Dr. Naji wrote that, shortly after taking his wife, agents returned to their home and took all the jewellery, cash, personal documents and photo albums.
“I went to visit President Banisadr together with another person ... [Banidsadr said]: At a time when Imam Khomeini has a heart problem, you Baha'is have made up the story of the cardiologist and his wife so that you can use it to your advantage. They say that the woman attacked the officers with boiling water.” I replied that the cardiologist was me and that woman was my wife. ... I told him that the boiling water incident was just an excuse to arrest her. That surprised Banisadr. He looked at me and changed the subject ... From this meeting we came to the conclusion that the policy of the government to deal with the Baha'is was completely different from those of the the anti-Baha’i groups [pre-revolutionary Islamic propaganda groups] that dominated the Revolution Committee in Tehran. These organizations have blank warrants signed by the Attorney-General; they attack the Baha'is whenever they want, and write their own verdicts on the blank papers. Through the influence of my non-Baha'i friends, Qudusi, the Attorney-General requested [details on] my wife's case and signed her release order. He even expressed his surprise at my wife's arrest. It is noteworthy that my wife's release order was in contrast with the wishes of the Revolution Committee officials. For this reason, after signing the sentence, it took several days for the decision to be executed and for my wife to be released. I am sure that the president's phone call with Mr. Qudusi was effective for her release. ... The National Spiritual Assembly feels that, since the Council of the Islamic Revolution has discussed our case and decided to protect the Baha'is, they must have made this decision under the influence of Haj Ahmad.”
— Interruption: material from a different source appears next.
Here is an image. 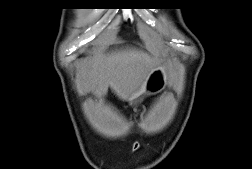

Dr. Naji's report concluded with optimism that the Iranian government would change its attitude toward the Baha’is. But the pressure on the community was mounting.
On August 21, 1980, the National Spiritual Assembly held a meeting at the home of a Baha'i to discuss the situation of imprisoned Baha'is in Yazd and Hamedan. At around 4pm, a group of gunmen stormed the meeting. They took Dr. Hossein Naji and ten other Baha'is who were attending the meeting with them. No trace of them was ever found, and no security, judicial or military institutions took the responsibility for detaining these Baha'is.